Multiple agents working on the same codebase need real orchestration:

Agent-specific workspaces: Each agent gets an isolated branch automatically
Automatic conflict resolution: AI mediates merge conflicts using semantic understanding
Quality gates: Agents must pass test suites, type checks, and performance benchmarks before merge
Meta-commits: Combine multiple agent contributions into coherent, reviewable units

This is where "VCS as coordination layer" really pays off. The system isn't just storing code, it's managing a fleet of contributors that happen to be machines.

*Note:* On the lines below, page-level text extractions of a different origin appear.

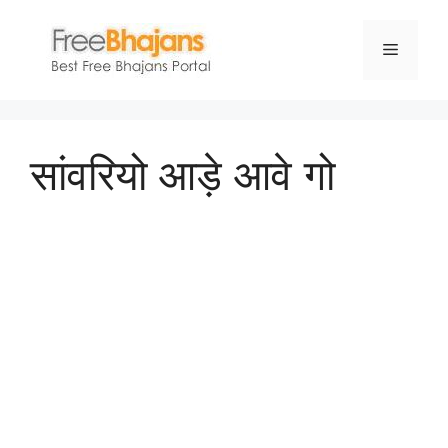
Skip
to
Menu
content
सांवरियो आड़े आवे गो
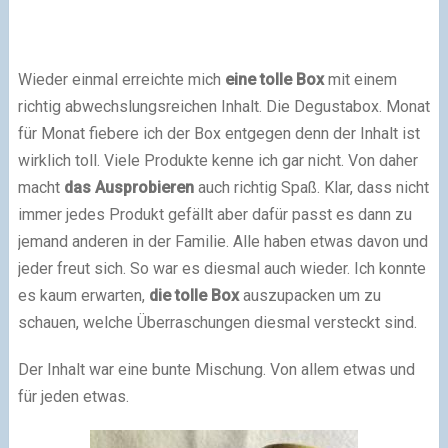
Wieder einmal erreichte mich
eine tolle Box
mit einem
richtig abwechslungsreichen Inhalt. Die Degustabox. Monat
für Monat fiebere ich der Box entgegen denn der Inhalt ist
wirklich toll. Viele Produkte kenne ich gar nicht. Von daher
macht
das Ausprobieren
auch richtig Spaß. Klar, dass nicht
immer jedes Produkt gefällt aber dafür passt es dann zu
jemand anderen in der Familie. Alle haben etwas davon und
jeder freut sich. So war es diesmal auch wieder. Ich konnte
es kaum erwarten,
die tolle Box
auszupacken um zu
schauen, welche Überraschungen diesmal versteckt sind.
Der Inhalt war eine bunte Mischung. Von allem etwas und
für jeden etwas.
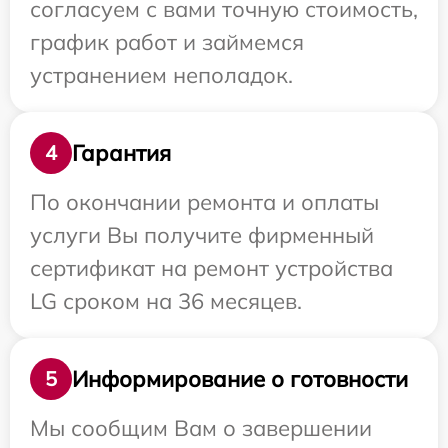
согласуем с вами точную стоимость,
график работ и займемся
устранением неполадок.
Гарантия
4
По окончании ремонта и оплаты
услуги Вы получите фирменный
сертификат на ремонт устройства
LG сроком на 36 месяцев.
Информирование о готовности
5
Мы сообщим Вам о завершении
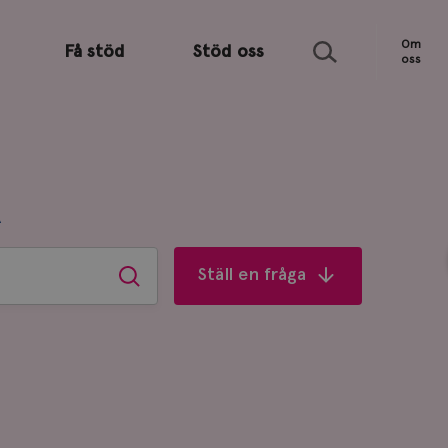
Sök
Om
Få stöd
Stöd oss
oss
R
Ställ en fråga
Sök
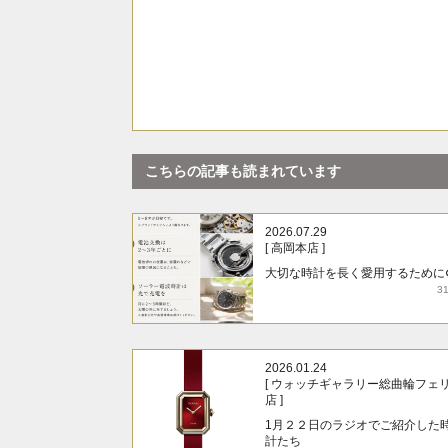
こちらの記事も読まれています
2026.07.29
[ 高岡本店 ]
大切な時計を長く愛用するために
3
2026.01.24
[ ウォッチギャラリー総曲輪フェ
店 ]
1月２２日のラジオでご紹介した
計たち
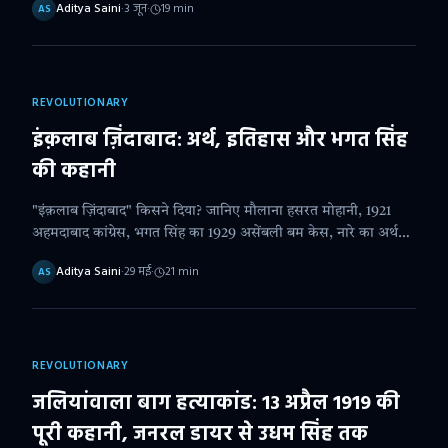
Aditya Saini
·
3 जून
·
19
min
AS
REVOLUTIONARY
इंक़लाब ज़िंदाबाद: अर्थ, इतिहास और भगत सिंह
की कहानी
"इंक़लाब ज़िंदाबाद" किसने दिया? जानिए मौलाना हसरत मोहानी, 1921
अहमदाबाद कांग्रेस, भगत सिंह का 1929 असेंबली बम केस, नारे का अर्थ
और 2026 में प्रासंगिकता।
Aditya Saini
·
29 मई
·
21
min
AS
REVOLUTIONARY
जलियांवाला बाग हत्याकांड: 13 अप्रैल 1919 की
पूरी कहानी, जनरल डायर से उधम सिंह तक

Performance as First-Class Data

If bugs scale with generation speed, we need to track performance alongside code:

Benchmark snapshots with each commit
Performance regressions as automatic merge blockers
Resource profiles (memory, CPU, disk) versioned with the code

Not as an afterthought. As part of what a commit fundamentally is.

The Opportunity

Git has served us well for 20 years, but it was designed for a different world. A world where humans wrote code slowly, one change at a time.

The new world has AI agents generating thousands of lines in seconds, multiple agents working in parallel, and iteration speeds that make traditional VCS a bottleneck.

This isn't about building a better Git. It's about building infrastructure purpose-built for AI-native development:

Fast enough to keep up with agent iteration
Smart enough to understand semantic changes, not just text diffs
Rich enough to capture full provenance and enable agent continuity

We need to build tools that can keep up with machine-speed code instead of trying to manage machine-speed code with human-speed tools.